In the data below, find the line containing "fakta, melakukan kontrol", then set down that line and every later line up to and including the line containing "Artikel ini disusun", exactly.

*** Opening THE DATA ***

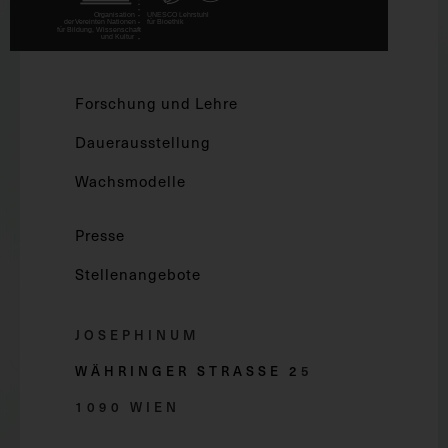
Forschung und Lehre
Dauerausstellung
Wachsmodelle
Presse
Stellenangebote
JOSEPHINUM
WÄHRINGER STRASSE 2
5
1090 WIEN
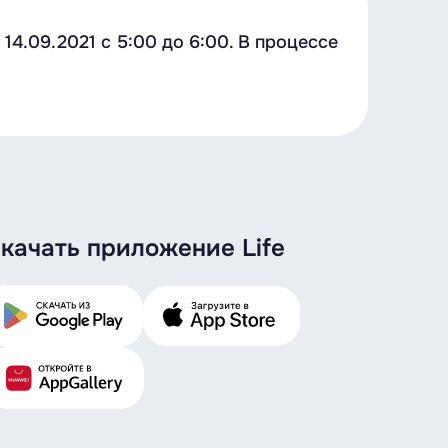
4.09.2021 c 5:00 до 6:00. В процессе
качать приложение Life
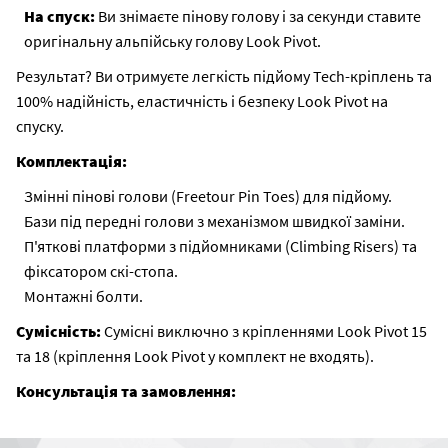
На спуск:
Ви знімаєте пінову голову і за секунди ставите
оригінальну альпійську голову Look Pivot.
Результат? Ви отримуєте легкість підйому Tech-кріплень та
100% надійність, еластичність і безпеку Look Pivot на
спуску.
Комплектація:
Змінні пінові голови (Freetour Pin Toes) для підйому.
Бази під передні голови з механізмом швидкої заміни.
П'яткові платформи з підйомниками (Climbing Risers) та
фіксатором скі-стопа.
Монтажні болти.
Сумісність:
Сумісні виключно з кріпленнями Look Pivot 15
та 18 (кріплення Look Pivot у комплект не входять).
Консультація та замовлення:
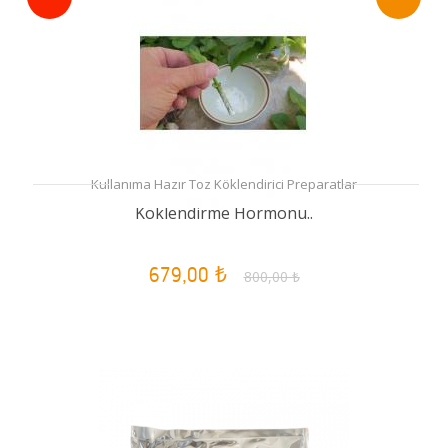
Kullanıma Hazır Toz Köklendirici Preparatlar
Köklendirme Hormonu..
679,00 ₺
800,00 ₺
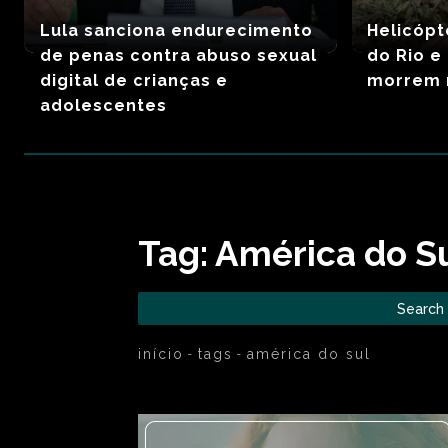
Lula sanciona endurecimento
Helicópt
de penas contra abuso sexual
do Rio e
digital de crianças e
morrem 
adolescentes
Tag:
América do S
Search
início
tags
américa do sul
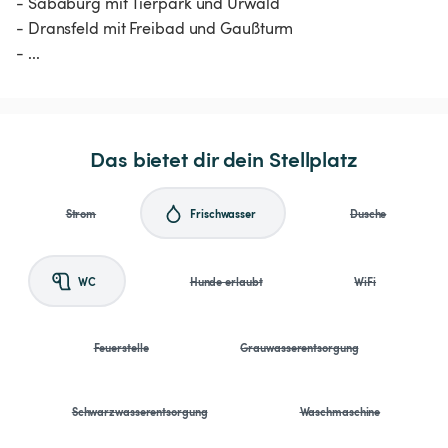
- Sababurg mit Tierpark und Urwald
- Dransfeld mit Freibad und Gaußturm
Das bietet dir dein Stellplatz
Strom
Frischwasser
Dusche
WC
Hunde erlaubt
WiFi
Feuerstelle
Grauwasserentsorgung
Schwarzwasserentsorgung
Waschmaschine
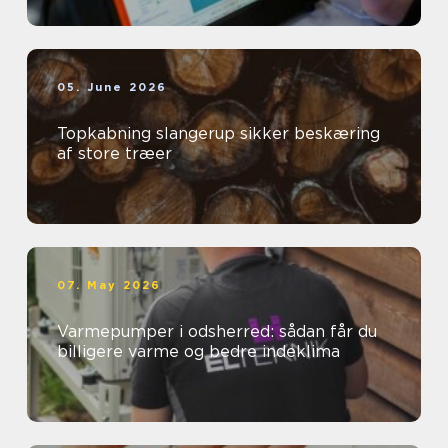
05. June 2026
Topkabning slangerup sikker beskæring
af store træer
07. May 2026
Varmepumper i odsherred: sådan får du
billigere varme og bedre indeklima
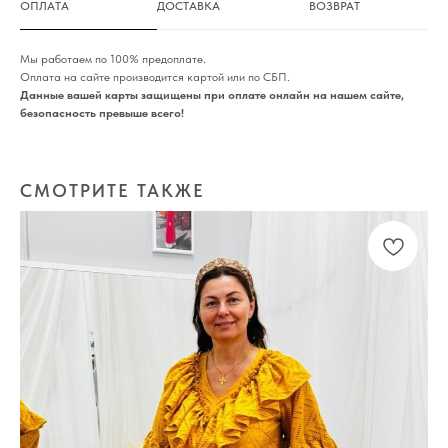
ОПЛАТА
ДОСТАВКА
ВОЗВРАТ
Мы работаем по 100% предоплате.
Оплата на сайте производится картой или по СБП.
Данные вашей карты защищены при оплате онлайн на нашем сайте,
безопасность превыше всего!
СМОТРИТЕ ТАКЖЕ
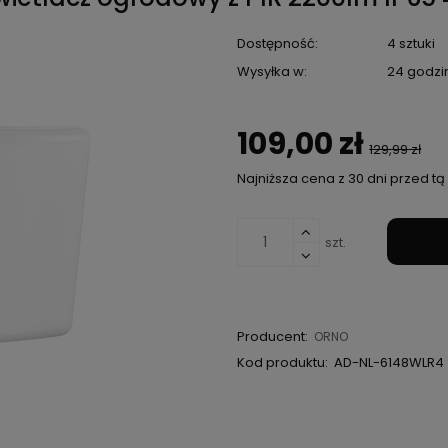
Dostępność:
4 sztuki
Wysyłka w:
24 godzi
109,00 zł
129,99 zł
Najniższa cena z 30 dni przed t
Jeżeli produkt jes
niż 30 dni, wyświetl
szt.
cena od momentu, 
pojawił się w sprze
Producent:
ORNO
Kod produktu:
AD-NL-6148WLR4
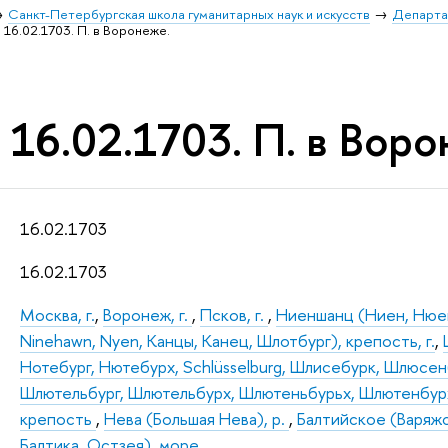
Санкт-Петербургская школа гуманитарных наук и искусств
Департа
16.02.1703. П. в Воронеже.
16.02.1703. П. в Воро
16.02.1703
16.02.1703
Москва, г.
,
Воронеж, г.
,
Псков, г.
,
Ниеншанц (Ниен, Нюен
Ninehawn, Nyen, Канцы, Канец, Шлотбург), крепость, г.
,
Нотебург, Нютебурх, Schlüsselburg, Шлисебурк, Шлюсе
Шлютельбург, Шлютельбурх, Шлютеньбурьх, Шлютенбурх
крепость
,
Нева (Большая Нева), р.
,
Балтийское (Варяжс
Балтика, Остзея), море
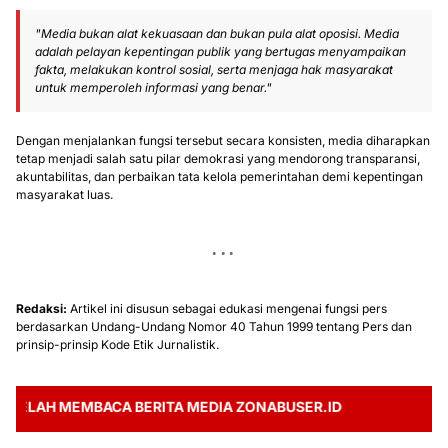
"Media bukan alat kekuasaan dan bukan pula alat oposisi. Media
adalah pelayan kepentingan publik yang bertugas menyampaikan
fakta, melakukan kontrol sosial, serta menjaga hak masyarakat
untuk memperoleh informasi yang benar."
Dengan menjalankan fungsi tersebut secara konsisten, media diharapkan
tetap menjadi salah satu pilar demokrasi yang mendorong transparansi,
akuntabilitas, dan perbaikan tata kelola pemerintahan demi kepentingan
masyarakat luas.
Redaksi:
Artikel ini disusun sebagai edukasi mengenai fungsi pers
berdasarkan Undang-Undang Nomor 40 Tahun 1999 tentang Pers dan
prinsip-prinsip Kode Etik Jurnalistik.
AH MEMBACA BERITA MEDIA ZONABUSER.ID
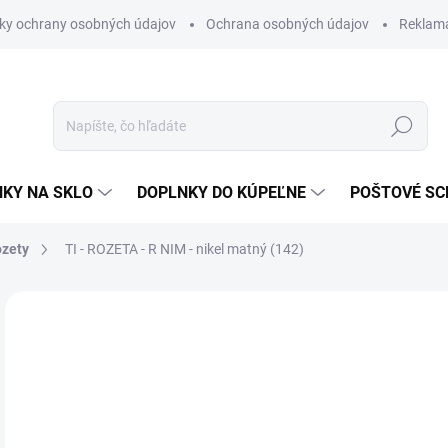
ky ochrany osobných údajov
Ochrana osobných údajov
Reklam
Hľadať
KY NA SKLO
DOPLNKY DO KÚPEĽNE
POŠTOVÉ S
ozety
TI - ROZETA - R
NIM - nikel matný (142)
Neohodnotené
Podrobnosti hodnotenia
ZNAČKA
od
od
Jedn
ZVO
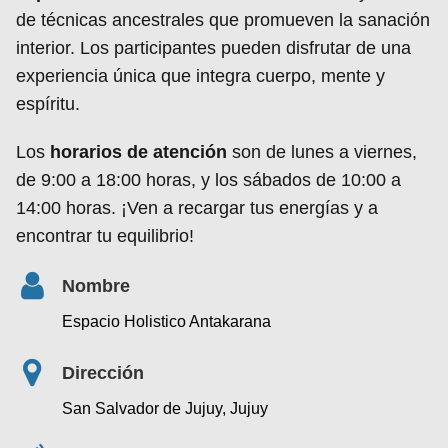
de técnicas ancestrales que promueven la sanación
interior. Los participantes pueden disfrutar de una
experiencia única que integra cuerpo, mente y
espíritu.
Los
horarios de atención
son de lunes a viernes,
de 9:00 a 18:00 horas, y los sábados de 10:00 a
14:00 horas. ¡Ven a recargar tus energías y a
encontrar tu equilibrio!
Nombre
Espacio Holistico Antakarana
Dirección
San Salvador de Jujuy, Jujuy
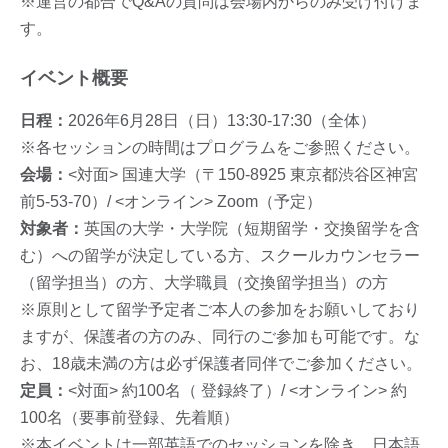
※運営の都合でQ&Aの質問は会場内からのみ受け付けま
す。
イベント概要
日程：
2026年6月28日（日）13:30-17:30（全体）
※各セッションの時間はプログラムをご参照ください。
会場：
<対面> 国連大学（〒150-8925 東京都渋谷区神宮
前5-53-70）/ <オンライン> Zoom（予定）
対象者：
英国の大学・大学院（短期留学・交換留学を含
む）への留学が決定している方、スクールカウンセラー
（留学担当）の方、大学職員（交換留学担当）の方
※原則として留学予定者ご本人の参加をお願いしており
ますが、保護者の方のみ、同行のご参加も可能です。な
お、18歳未満の方は必ず保護者同伴でご参加ください。
定員：
<対面> 約100名（ 登録終了）/ <オンライン> 約
100名（要事前登録、先着順）
※本イベントは一部英語でのセッションを除き、日本語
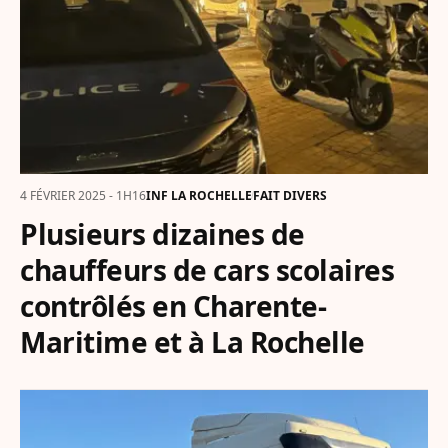
4 FÉVRIER 2025 - 1H16
INF LA ROCHELLE
FAIT DIVERS
Plusieurs dizaines de
chauffeurs de cars scolaires
contrôlés en Charente-
Maritime et à La Rochelle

*** Closing THE DATA ***

▶ FINISHED TASK
fakta, melakukan kontrol sosial, serta menjaga hak masyarakat
untuk memperoleh informasi yang benar."
Dengan menjalankan fungsi tersebut secara konsisten, media diharapkan
tetap menjadi salah satu pilar demokrasi yang mendorong transparansi,
akuntabilitas, dan perbaikan tata kelola pemerintahan demi kepentingan
masyarakat luas.
Redaksi:
Artikel ini disusun sebagai edukasi mengenai fungsi pers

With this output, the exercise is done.